- _Assigned task_
From the data that follows, copy every line holding the string "pino".

- _Saved entries_
· · · · · · ·

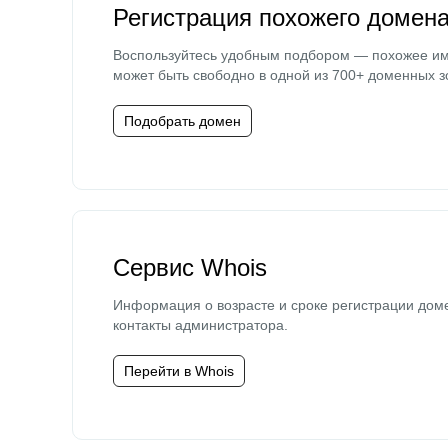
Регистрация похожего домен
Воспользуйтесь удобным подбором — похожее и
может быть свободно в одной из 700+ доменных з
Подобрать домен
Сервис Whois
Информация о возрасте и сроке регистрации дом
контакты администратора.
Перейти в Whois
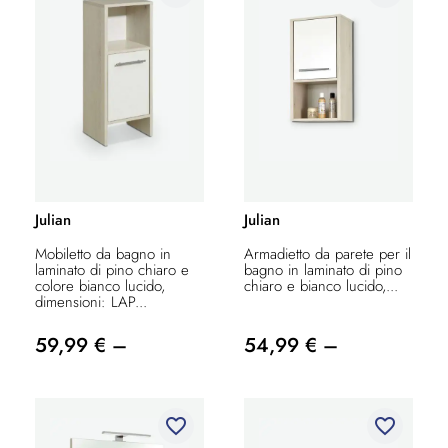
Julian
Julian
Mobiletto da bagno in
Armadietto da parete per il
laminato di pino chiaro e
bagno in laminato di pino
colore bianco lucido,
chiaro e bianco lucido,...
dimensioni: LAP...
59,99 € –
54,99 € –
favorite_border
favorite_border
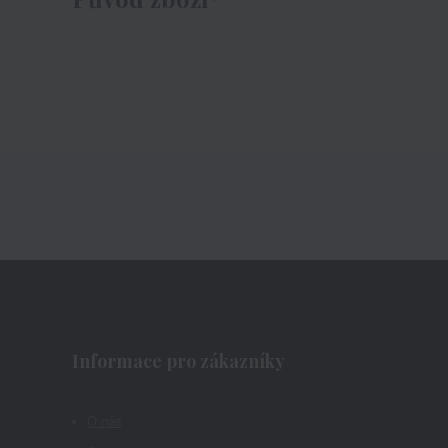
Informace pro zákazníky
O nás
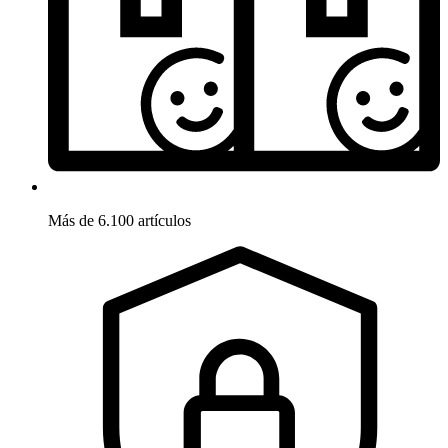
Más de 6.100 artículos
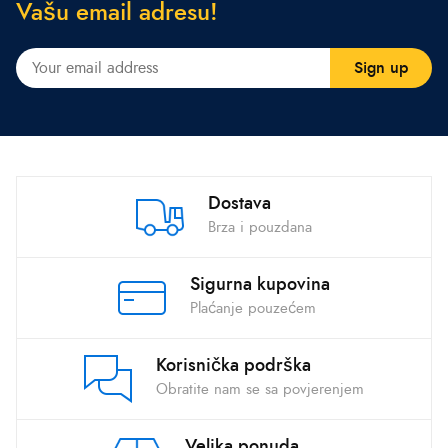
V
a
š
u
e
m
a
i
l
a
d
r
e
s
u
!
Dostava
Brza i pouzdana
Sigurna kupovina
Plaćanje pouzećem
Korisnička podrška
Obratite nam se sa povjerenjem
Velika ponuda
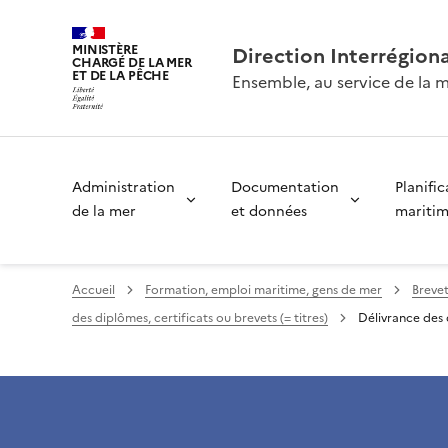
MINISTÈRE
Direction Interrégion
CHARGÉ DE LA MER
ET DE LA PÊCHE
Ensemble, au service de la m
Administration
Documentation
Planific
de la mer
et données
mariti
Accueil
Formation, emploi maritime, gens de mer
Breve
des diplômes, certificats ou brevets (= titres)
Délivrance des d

· · · · · · ·

- _Reply_
laminato di pino chiaro e
bagno in laminato di pino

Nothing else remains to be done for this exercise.